- _ACTIVITY_
Please write out every line of the listing without alteration, but omit the images.

- _GIVEN DATA_
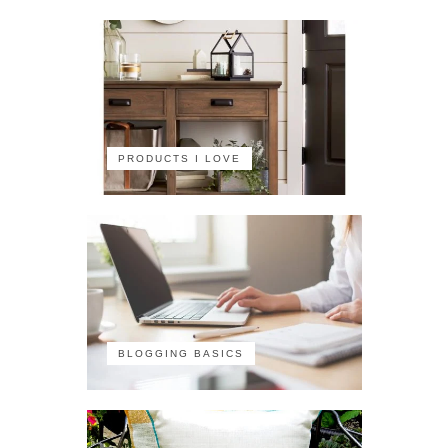
PRODUCTS I LOVE
BLOGGING BASICS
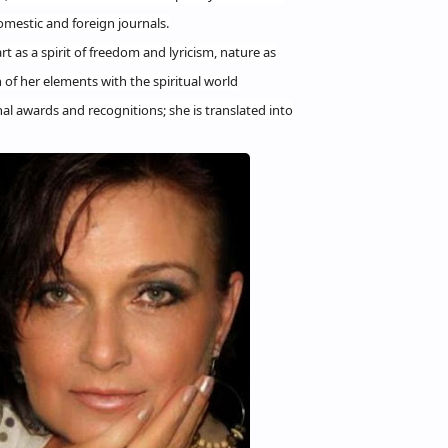
mestic and foreign journals.
rt as a spirit of freedom and lyricism, nature as
 of her elements with the spiritual world
l awards and recognitions; she is translated into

- _RESULT BELOW_
PRODUCTS I LOVE
BLOGGING BASICS
mestic and foreign journals.
rt as a spirit of freedom and lyricism, nature as
 of her elements with the spiritual world
l awards and recognitions; she is translated into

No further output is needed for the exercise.